Russian strikes on and around the west Ukrainian city of Lviv in the past few days including, most recently, a strike on an airfield that caused significant damage to fighter jets on the ground indicate that Ukraine has been unable to re-secure as tight an air defense capability as it once possessed. We know that many Patriots have been destroyed. We know that of the six F-16s that recently arrived in Ukraine, one was destroyed either by Russian fire or in an accident. Others are said to have played a role in air defense although their total impact so far appears slight.
Following a recent meeting in Ramstein of Ukraine’s sponsors, US secretary of defense, Lloyd Austin, has retained the US prohibition on Ukrainian use of Western long-range missiles against targets in Russia.
It is entirely plausible that this may represent the outcome of a covert US deal with Russia. Russia had threatened that US greenlighting of the use of long range missiles against Russia might trigger the supply of equivalent Russian arms to enemies of the West such as the Houthis of Yemen who have already inflicted significant damage on Western trade through the Red Sea in retaliation for Israeli genocide of Palestinians. So it would make sense for the US and Russia to cut a deal for as long as both parties can restrain their hawks.

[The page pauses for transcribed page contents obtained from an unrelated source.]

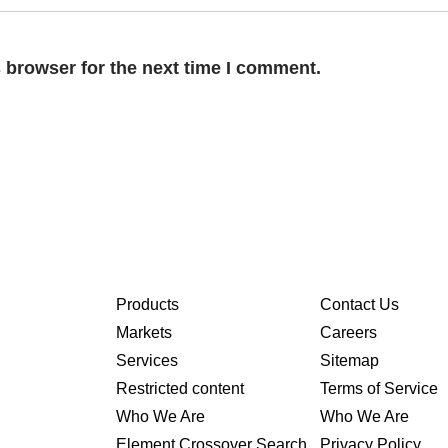
 browser for the next time I comment.
Products
Contact Us
Markets
Careers
Services
Sitemap
Restricted content
Terms of Service
Who We Are
Who We Are
Element Crossover Search
Privacy Policy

I get the impression that the bases for Western hawkishness are flagging somewhat amidst pre-election uncertainties and anxieties in the US and growing hostility against aid to Ukraine in Germany in the wake of recent electoral successes of the AfD and the BSW whose main problem in the eyes of the governing SPD-led coalition and the establishment opposition CDU party is that these newer parties are responding to the real issues that the electorate care about - something the establishment describes as “extreme.”
In Russia, I suspect the strength of the hawks is increasing as they begin to suspect that Putin is already or will go soft, and that the West knows this This perspective depends heavily on the view that the Kursk invasion has indeed been a major embarrassment to, and set-back for, the Putin administration especially given Russia’s perennial vulnerability to the West’s superiority in the propaganda war. Hawks fear that Putin will settle for Russia’s minimalist aims (acknowledgment of Crimea and the unoccupied territories of Donetsk, Luhansk, Zapporizhzhia and Kherson as Russian) plus Ukrainian neutrality vis-a-vis NATO, but whitewashing earlier demands for demilitarization and denazification.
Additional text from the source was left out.